Eine vom Arbeitgeber berechtigterweise ausgesprochene Abmahnung ist nicht geeignet, die Verschleierung des nächsten Vertragspflichtverstoßes zu rechtfertigen.

T a t b e s t a n d

Die Parteien streiten um die Wirksamkeit einer fristlosen Kündigung.

Der Kläger ist 30 Jahre alt. Er war seit dem 29.06.2017 bei der Beklagten als Zerspanungsmechaniker / Betriebsmittelbauer beschäftigt. Vereinbarungsgemäß erhielt er zuletzt ein Bruttomonatsentgelt in Höhe von 2.785,00 EUR. Bei der Beklagten sind mehr als 200 Beschäftigte tätig, ein Betriebsrat ist gewählt.

Der Kläger war am 21.05.2019 zur Frühschicht eingeteilt, die um 6:00 Uhr beginnt. Erst um 6:40 Uhr betrat der Kläger das Betriebsgelände. Dabei unterließ er es, sich in das Zeiterfassungssystem einzustempeln. Später beantragte er mit einem dafür vorgesehenen Formular eine Arbeitszeitkorrektur. Auf dem besagten Formular gab er an, von 6:00 Uhr bis 14:45 Uhr gearbeitet zu haben.
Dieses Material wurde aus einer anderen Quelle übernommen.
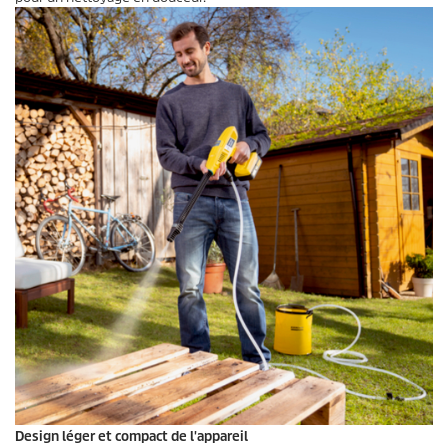
Design léger et compact de l'appareil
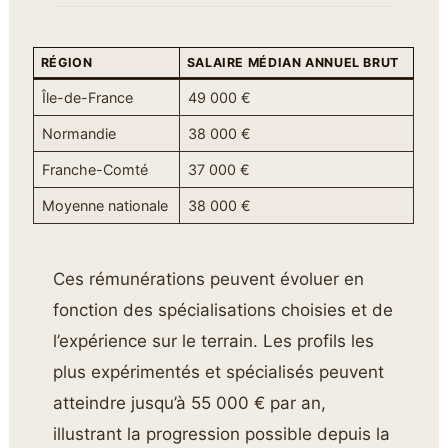
RÉGION
SALAIRE MÉDIAN ANNUEL BRUT
Île-de-France
49 000 €
Normandie
38 000 €
Franche-Comté
37 000 €
Moyenne nationale
38 000 €
Ces rémunérations peuvent évoluer en
fonction des spécialisations choisies et de
l’expérience sur le terrain. Les profils les
plus expérimentés et spécialisés peuvent
atteindre jusqu’à 55 000 € par an,
illustrant la progression possible depuis la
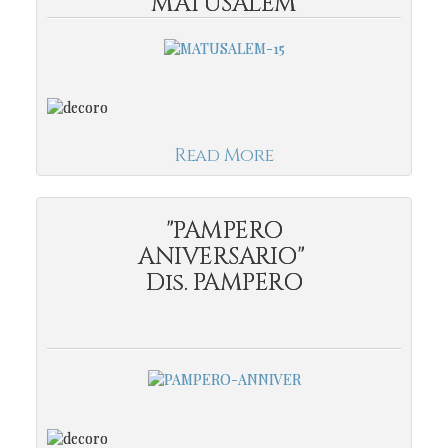
MATUSALEM
Read More
"PAMPERO
ANIVERSARIO"
Dis. PAMPERO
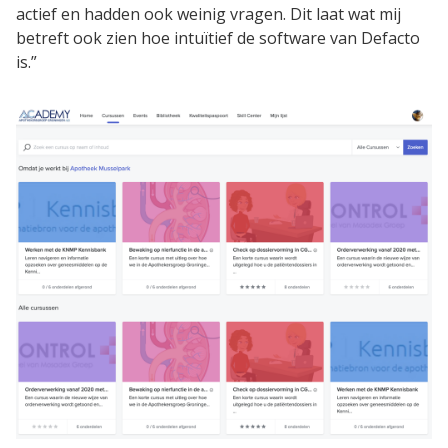
actief en hadden ook weinig vragen. Dit laat wat mij
SaaS
betreft ook zien hoe intuïtief de software van Defacto
Integraties
is.”
Onze service
Klanten
Klantenbestand
Resources
E-books & White Papers
Events & Webinars
Productsheets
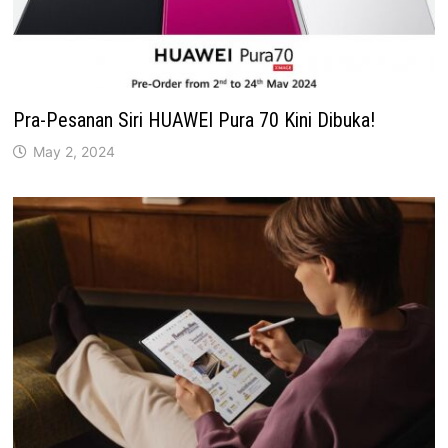
Pra-Pesanan Siri HUAWEI Pura 70 Kini Dibuka!
May 2, 2024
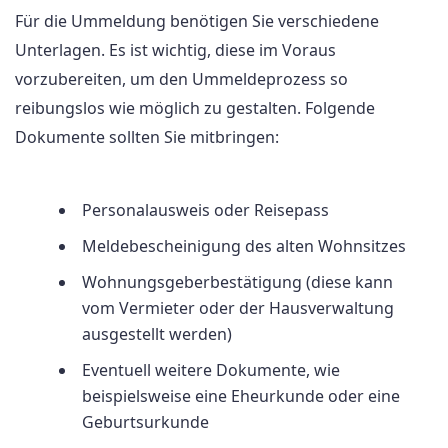
Für die Ummeldung benötigen Sie verschiedene
Unterlagen. Es ist wichtig, diese im Voraus
vorzubereiten, um den Ummeldeprozess so
reibungslos wie möglich zu gestalten. Folgende
Dokumente sollten Sie mitbringen:
Personalausweis oder Reisepass
Meldebescheinigung des alten Wohnsitzes
Wohnungsgeberbestätigung (diese kann
vom Vermieter oder der Hausverwaltung
ausgestellt werden)
Eventuell weitere Dokumente, wie
beispielsweise eine Eheurkunde oder eine
Geburtsurkunde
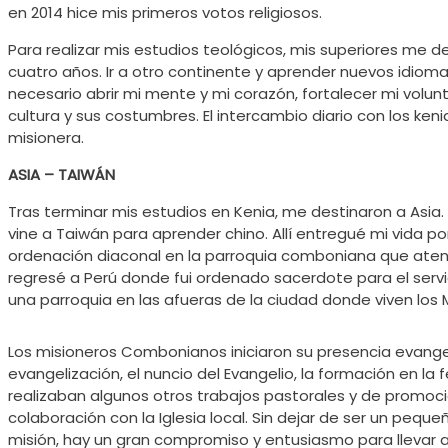
en 2014 hice mis primeros votos religiosos.
Para realizar mis estudios teológicos, mis superiores me de
cuatro años. Ir a otro continente y aprender nuevos idioma
necesario abrir mi mente y mi corazón, fortalecer mi volu
cultura y sus costumbres. El intercambio diario con los ken
misionera.
ASIA – TAIWÁN
Tras terminar mis estudios en Kenia, me destinaron a Asia
vine a Taiwán para aprender chino. Allí entregué mi vida po
ordenación diaconal en la parroquia comboniana que atend
regresé a Perú donde fui ordenado sacerdote para el serv
una parroquia en las afueras de la ciudad donde viven los
Los misioneros Combonianos iniciaron su presencia evange
evangelización, el nuncio del Evangelio, la formación en 
realizaban algunos otros trabajos pastorales y de promoción
colaboración con la Iglesia local. Sin dejar de ser un pequ
misión, hay un gran compromiso y entusiasmo para llevar a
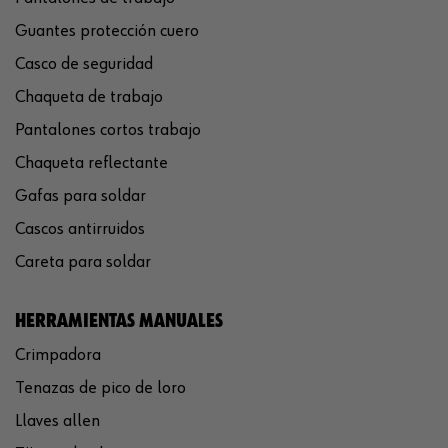
Guantes protección cuero
Casco de seguridad
Chaqueta de trabajo
Pantalones cortos trabajo
Chaqueta reflectante
Gafas para soldar
Cascos antirruidos
Careta para soldar
HERRAMIENTAS MANUALES
Crimpadora
Tenazas de pico de loro
Llaves allen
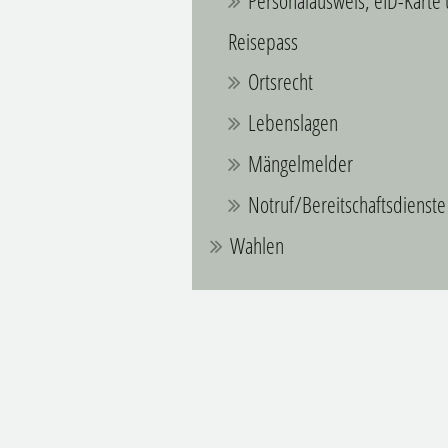
Personalausweis, eID-Karte
Reisepass
Ortsrecht
Lebenslagen
Mängelmelder
Notruf/Bereitschaftsdienste
Wahlen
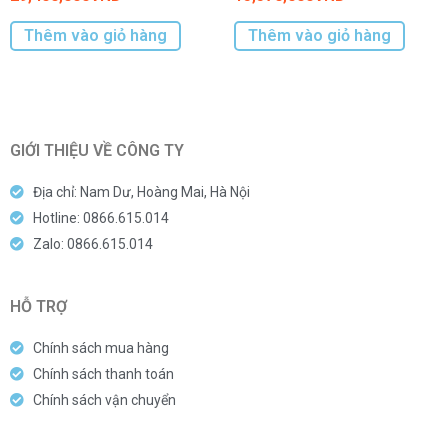
Thêm vào giỏ hàng
Thêm vào giỏ hàng
GIỚI THIỆU VỀ CÔNG TY
Địa chỉ: Nam Dư, Hoàng Mai, Hà Nội
Hotline: 0866.615.014
Zalo: 0866.615.014
HỖ TRỢ
Chính sách mua hàng
Chính sách thanh toán
Chính sách vận chuyển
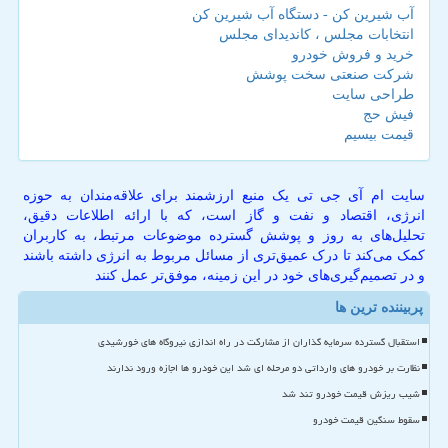
آب شیرین کن - دستگاه آب شیرین کن
انتخابات مجلس ، کاندیدای مجلس
خرید و فروش خودرو
شرکت صنعتی سخت پوشش
طراحی سایت
فیش حج
قیمت بیسیم
سایت ام آی جی تی یک منبع ارزشمند برای علاقه‌مندان به حوزه
انرژی، اقتصاد و نفت و گاز است، که با ارائه اطلاعات دقیق،
تحلیل‌های به روز و پوشش گسترده موضوعات مرتبط، به کاربران
کمک می‌کند تا درک عمیق‌تری از مسائل مربوط به انرژی داشته باشند
و در تصمیم‌گیری‌های خود در این زمینه، موفق‌تر عمل کنند
پربیننده ترین ها
استقبال گسترده سرمایه گذاران از مشارکت در راه اندازی نیروگاه های خورشیدی
نظارت بر خودرو های وارداتی دو مرحله ای شد این خودرو ها اجازه ورود ندارند
شیب ریزش قیمت خودرو تند شد
سقوط سنگین قیمت خودرو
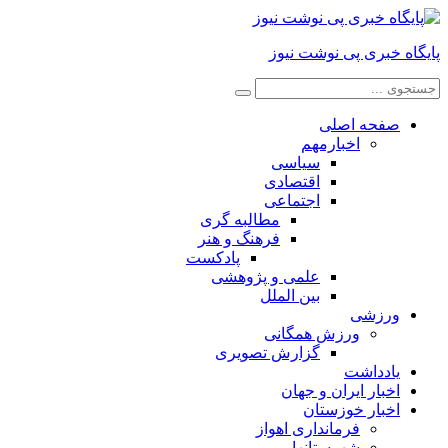
پایگاه خبری پی نوشت نیوز
صفحه اصلی
اخبارمهم
سیاسی
اقتصادی
اجتماعی
مطالبه گری
فرهنگ و هنر
پادکست
علمی و پژوهشی
بین الملل
ورزشی
ورزش همگانی
گزارش تصویری
یادداشت
اخبار ایران و جهان
اخبار خوزستان
فرمانداری اهواز
شهرستانها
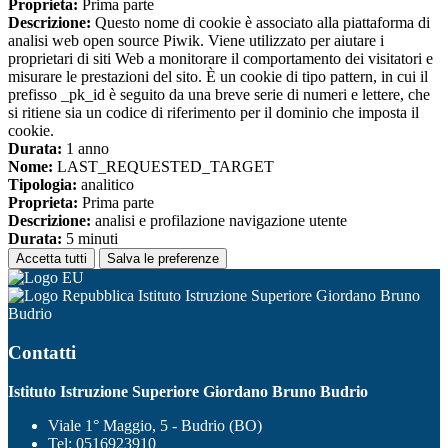
Proprieta:
Prima parte
Descrizione:
Questo nome di cookie è associato alla piattaforma di
analisi web open source Piwik. Viene utilizzato per aiutare i
proprietari di siti Web a monitorare il comportamento dei visitatori e
misurare le prestazioni del sito. È un cookie di tipo pattern, in cui il
prefisso _pk_id è seguito da una breve serie di numeri e lettere, che
si ritiene sia un codice di riferimento per il dominio che imposta il
cookie.
Durata:
1 anno
Nome:
LAST_REQUESTED_TARGET
Tipologia:
analitico
Proprieta:
Prima parte
Descrizione:
analisi e profilazione navigazione utente
Durata:
5 minuti
Accetta tutti
Salva le preferenze
Istituto Istruzione Superiore Giordano Bruno
Budrio
Contatti
Istituto Istruzione Superiore Giordano Bruno Budrio
Viale 1° Maggio, 5 - Budrio (BO)
Tel:
0516923910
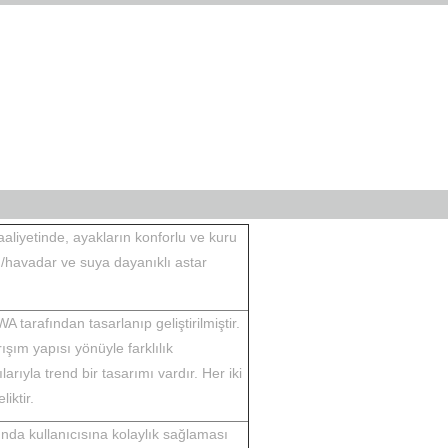
liyetinde, ayakların konforlu ve kuru
n/havadar ve suya dayanıklı astar
afından tasarlanıp geliştirilmiştir.
şım yapısı yönüyle farklılık
arıyla trend bir tasarımı vardır. Her iki
iktir.
ında kullanıcısına kolaylık sağlaması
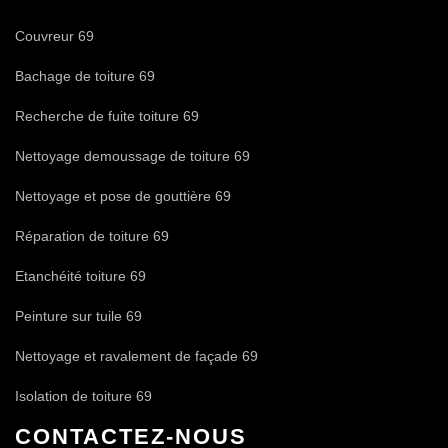
Couvreur 69
Bachage de toiture 69
Recherche de fuite toiture 69
Nettoyage demoussage de toiture 69
Nettoyage et pose de gouttière 69
Réparation de toiture 69
Etanchéité toiture 69
Peinture sur tuile 69
Nettoyage et ravalement de façade 69
Isolation de toiture 69
CONTACTEZ-NOUS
Nachdem dieses Verhalten offenkundig geworden war, sprach die Beklagte dem Kläger gegenüber eine Abmahnung aus.

Im Herbst des Jahres 2019 wurde im Betrieb der Beklagten eine außerordentliche Betriebsratswahl eingeleitet, im Rahmen derer der Kläger als Wahlbewerber auftrat. Für zwei Tage, nämlich für den 31.10.2019 und den 04.11.2019, stellte der Kläger erneut fehlerhafte – also von der tatsächlich geleisteten Arbeitszeit abweichende – Anträge auf Arbeitszeitkorrekturen. Diese begründete er auf den Korrekturformularen unzutreffend mit „Karte vergessen“ bzw. „Stempelfehler“. Am 11.11.2019 wurde der Kläger durch die Beklagte zum Vorwurf angehört, er habe durch die fehlerhaften Korrekturanträge über den Umfang der von ihm geleisteten Arbeitszeit getäuscht. Am 12.11.2019 beantragte die Arbeitgeberin beim Betriebsrat die Zustimmung zu der von ihr beabsichtigten fristlosen Kündigung. Zwei Tage später stimmte der Betriebsrat antragsgemäß zu. Mit Schreiben vom 18.11.2019, am selben Tage beim Kläger zugegangen, kündigte die Beklagte das Arbeitsverhältnis fristlos.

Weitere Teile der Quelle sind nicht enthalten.